The Global Land Ice Measurements from Space (GLIMS) book (Kargel et al., 2014) identifies 29 glaciers on Heard Island with a total area of 257 km² in 1988 (Cogley et al., 2014), while the Randolph Glacier Inventory (RGI v6) database identifies 31 glaciers with a total area of 254.4 km² (Pfeffer et al., 2014). Some glaciers in these datasets have incorrect terminus positions, specifically the eastern-facing glaciers, and nearly all glaciers are also characterized by inaccurate ice margins (due to misidentification of ice divides). This issue persists in the RGI v7 database (Maussion et al., 2023).

3 Data sources

Conducting large-scale field-based glacier research on Heard Island is extremely challenging due to topographic, logistical, financial, and safety obstacles (e.g. Allison and Thost, 2000). Consequently, old topographical maps and remotely sensed images from historical and current Earth observation platforms provide the most viable method for tracking changes in glacier parameters (e.g. Tielidze, 2016; Freudiger et al., 2018; Weber et al., 2020).

3.1 Old maps

The first aerial photographs of Heard Island glaciers were captured in 1947 using a handheld $\mathrm{6}\mathrm{in}.\times \mathrm{6}\mathrm{in}.$ (15 cm × 15 cm) Fairchild F24 camera on board an RAAF Walrus amphibious aircraft. These photos provided limited oblique coverage of the east and north coasts. However, a ground triangulation survey conducted in 1948, which focused on Laurens Peninsula and the north and east coasts, allowed for more accurate mapping of terrain features, including glacier fronts (Allison, 1980). A large-scale (1:50 000) topographical map of Heard Island (1964) shows glacier boundaries from 1947–1948 based on these early photographs and surveys (Division of National Mapping, 1964). Therefore, the glacier extent on Heard Island in 1947–1948 can be directly referenced from this topographical map, which reflects the original positions of the glaciers as depicted in the aerial images (Fig. 2; Table 1).

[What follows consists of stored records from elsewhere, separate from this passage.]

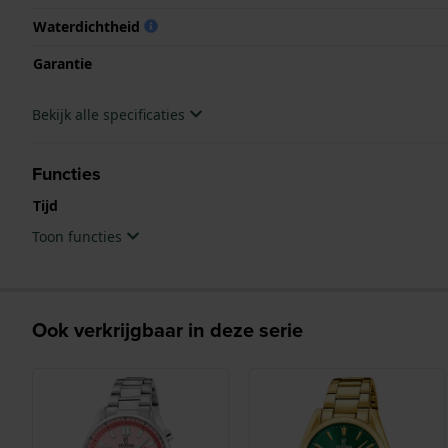
Waterdichtheid
Garantie
Bekijk alle specificaties
Functies
Tijd
Toon functies
Ook verkrijgbaar in deze serie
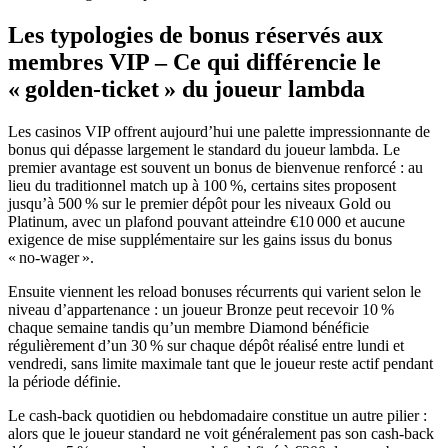
Les typologies de bonus réservés aux
membres VIP – Ce qui différencie le
« golden‑ticket » du joueur lambda
Les casinos VIP offrent aujourd’hui une palette impressionnante de
bonus qui dépasse largement le standard du joueur lambda. Le
premier avantage est souvent un bonus de bienvenue renforcé : au
lieu du traditionnel match up à 100 %, certains sites proposent
jusqu’à 500 % sur le premier dépôt pour les niveaux Gold ou
Platinum, avec un plafond pouvant atteindre €10 000 et aucune
exigence de mise supplémentaire sur les gains issus du bonus
« no‑wager ».
Ensuite viennent les reload bonuses récurrents qui varient selon le
niveau d’appartenance : un joueur Bronze peut recevoir 10 %
chaque semaine tandis qu’un membre Diamond bénéficie
régulièrement d’un 30 % sur chaque dépôt réalisé entre lundi et
vendredi, sans limite maximale tant que le joueur reste actif pendant
la période définie.
Le cash‑back quotidien ou hebdomadaire constitue un autre pilier :
alors que le joueur standard ne voit généralement pas son cash‑back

Figure 2 Data sources used in this study for glacier mapping. (a) Topographical map from 1964 compiled based on aerial imagery from 1947. (b) SPOT images from 1988 and 1992. (c) Pléiades images from 2019.

Table 1 Topographic maps, satellite images, and digital elevation/surface models used in this study.

3.2 Satellite images

Landsat satellite products have been available since the 1980s, although image acquisition was limited in the early 1990s due to its commercial phase (Williamson, 1997). Post-1990 Landsat images of Heard Island often feature cloud cover that partially or completely obscures glaciers, making it difficult to accurately delineate glacier boundaries. We therefore use medium-resolution (10 and 20 m) cloud-free SPOT 1 images from 1988 and 1992 available from the French Space Agency's (CNES) Spot World Heritage Programme (https://regards.cnes.fr/html/swh/Home-swh3.html, last access: August 2024). The 1988 image was used as the baseline database, and the 1992 image was used as a supplement because Laurens Peninsula and northern parts of the Heard Island glaciers were partly covered by clouds in the 1988 image.

A 2 m resolution, georeferenced, cloud-free Pléiades ortho-mosaic and 0.5 m resolution panchromatic bands from 2019 austral summer were used to delineate the most recent glacier boundaries in our data set. These images were not available for the northwest part of Laurens Peninsula. To fill this gap, we used a similar Pléiades product acquired in April 2018, but the images from 2019 were used as a main dataset for the island. Pléiades images were received from the Laboratory of Space Geophysical and Oceanographic Studies (LEGOS) via the Pléiades Glacier Observatory (Berthier et al., 2024).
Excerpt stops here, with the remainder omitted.